3D human pose estimation captures the human joint points in three-dimensional space while keeping the depth information and physical structure. That is essential for applications that require precise pose information, such as human-computer interaction, scene understanding, and rehabilitation training. Due to the challenges in data collection, mainstream datasets of 3D human pose estimation are primarily composed of multi-view video data collected in laboratory environments, which contains rich spatial-temporal correlation information besides the image frame content. Given the remarkable self-attention mechanism of transformers, capable of capturing the spatial-temporal correlation from multi-view video datasets, we propose a multi-stage framework for 3D sequence-to-sequence (seq2seq) human pose detection.
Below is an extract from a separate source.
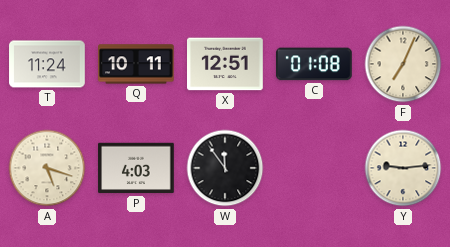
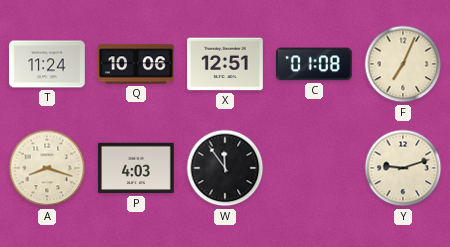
Q: 10:11 -> 10:06
A: 5:18 -> 8:18
Y: 9:14 -> 9:12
Firstly, the spatial module represents the human pose feature by intra-image content, while the frame-image relation module extracts temporal relationships and 3D spatial positional relationship features between the multi-perspective images. Secondly, the self-attention mechanism is adopted to eliminate the interference from non-human body parts and reduce computing resources. Our method is evaluated on Human3.6M, a popular 3D human pose detection dataset. Experimental results demonstrate that our approach achieves state-of-the-art performance on this dataset.